BTIG has initiated coverage of Level 3 at a “Buy” rating, citing the service provider’s free cash flow and recurring revenue as attractive attributes.
At its current valuation following a sell-off resulting from “disappointing” second-quarter earnings, Level 3 is in a prime spot for investors looking to jump in.
“With speculative buyers likely now largely out of the stock, we believe the current valuation provides a compelling entry point into a recurring revenue, free cash flow generating telecom business,” wrote BTIG analyst Walter Piecyk in a research note. “As net debt falls over the next six-to-nine months, we expect the management team to either repurchase shares or make a strategic acquisition that can refresh margin expansion opportunities, thereby reigniting investor interest if the valuation alone is not compelling enough.”
As Level 3 potentially eyes up further acquisitions, the company has recently become an acquisition target itself. Last month, Level 3 was reportedly looking at “strategic options” and some analysts speculated that Comcast could be a potential suitor. As BTIG points out, the acquisition rumors caused Level 3’s stock to rally in the weeks leading up to its second-quarter report.
But since, analysts like Wells Fargo’s Jennifer Fritzsche have said that Level 3 in the near-term is more likely a buyer than a seller.
In its most recent quarter, Level 3 watched churn among its smaller enterprise customer base and wholesale customers eat into its revenues.
BTIG feels cable is making a much bigger impact on Level 3 than anticipated, luring away its low-end enterprise customers.

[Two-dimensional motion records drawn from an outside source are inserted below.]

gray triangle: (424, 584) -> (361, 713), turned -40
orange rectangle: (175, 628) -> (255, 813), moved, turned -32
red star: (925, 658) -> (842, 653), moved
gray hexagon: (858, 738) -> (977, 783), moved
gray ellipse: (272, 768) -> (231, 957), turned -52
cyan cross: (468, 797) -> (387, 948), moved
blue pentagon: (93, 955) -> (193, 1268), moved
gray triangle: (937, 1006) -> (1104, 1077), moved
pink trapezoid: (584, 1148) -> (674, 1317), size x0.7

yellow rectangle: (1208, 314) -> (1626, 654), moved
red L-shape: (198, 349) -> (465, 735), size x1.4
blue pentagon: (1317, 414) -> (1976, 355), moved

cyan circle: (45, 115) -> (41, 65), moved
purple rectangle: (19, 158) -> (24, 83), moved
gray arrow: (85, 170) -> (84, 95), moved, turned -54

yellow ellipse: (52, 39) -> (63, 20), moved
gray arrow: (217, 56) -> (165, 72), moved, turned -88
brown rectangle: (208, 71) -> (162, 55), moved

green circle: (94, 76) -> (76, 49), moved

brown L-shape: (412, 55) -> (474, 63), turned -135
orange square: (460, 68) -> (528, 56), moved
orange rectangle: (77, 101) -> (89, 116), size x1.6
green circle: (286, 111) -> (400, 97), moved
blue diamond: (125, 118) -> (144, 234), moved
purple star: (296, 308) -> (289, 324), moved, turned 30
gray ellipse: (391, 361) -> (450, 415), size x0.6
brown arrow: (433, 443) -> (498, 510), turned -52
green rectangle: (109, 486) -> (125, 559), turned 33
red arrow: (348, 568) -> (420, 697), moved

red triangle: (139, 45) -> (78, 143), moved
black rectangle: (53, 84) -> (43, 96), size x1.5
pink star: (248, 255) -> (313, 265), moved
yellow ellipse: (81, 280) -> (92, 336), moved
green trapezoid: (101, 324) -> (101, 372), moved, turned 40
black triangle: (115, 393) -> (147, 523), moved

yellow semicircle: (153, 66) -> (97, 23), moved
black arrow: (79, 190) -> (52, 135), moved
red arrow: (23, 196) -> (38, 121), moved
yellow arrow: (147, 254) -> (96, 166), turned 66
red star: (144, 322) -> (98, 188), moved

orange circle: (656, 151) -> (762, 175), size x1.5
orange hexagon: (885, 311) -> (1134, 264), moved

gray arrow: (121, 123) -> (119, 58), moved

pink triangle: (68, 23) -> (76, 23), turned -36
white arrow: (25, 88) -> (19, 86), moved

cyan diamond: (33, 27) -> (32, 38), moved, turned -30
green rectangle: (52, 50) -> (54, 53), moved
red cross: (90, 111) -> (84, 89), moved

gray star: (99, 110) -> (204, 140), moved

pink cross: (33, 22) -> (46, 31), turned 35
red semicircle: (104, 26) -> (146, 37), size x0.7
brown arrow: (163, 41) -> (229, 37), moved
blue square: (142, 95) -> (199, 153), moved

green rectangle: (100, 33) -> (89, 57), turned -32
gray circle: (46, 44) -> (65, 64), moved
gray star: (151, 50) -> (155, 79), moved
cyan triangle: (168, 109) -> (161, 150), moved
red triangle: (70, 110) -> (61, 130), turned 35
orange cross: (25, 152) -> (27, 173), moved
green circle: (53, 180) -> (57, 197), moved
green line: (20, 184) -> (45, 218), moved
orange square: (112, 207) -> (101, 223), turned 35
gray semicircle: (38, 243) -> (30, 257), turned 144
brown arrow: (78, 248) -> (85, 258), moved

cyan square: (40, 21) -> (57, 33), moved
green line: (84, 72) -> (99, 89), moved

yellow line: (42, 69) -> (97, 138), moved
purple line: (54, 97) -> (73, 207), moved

“We do not believe that the churn with low-end enterprise customers, which impacted the second quarter, is complete and are concerned that cable is having a greater competitive impact than many believe,” wrote Piecyk, noting that MSOs could continue investing in their networks as they look for other ways to grow market share.
BTIG is forecasting 1.5 percent sequential growth for Level 3’s CNS (core network services) enterprise business. In addition, the analyst firm predicts Level 3’s wholesale CNS business will continue to decline throughout 2016 and into 2017.
That said, BTIG still expects EBITDA margins will continue to expand in 2016 and 2017 as Level 3 realizes synergies from its TW Telecom and Global Crossing acquisitions.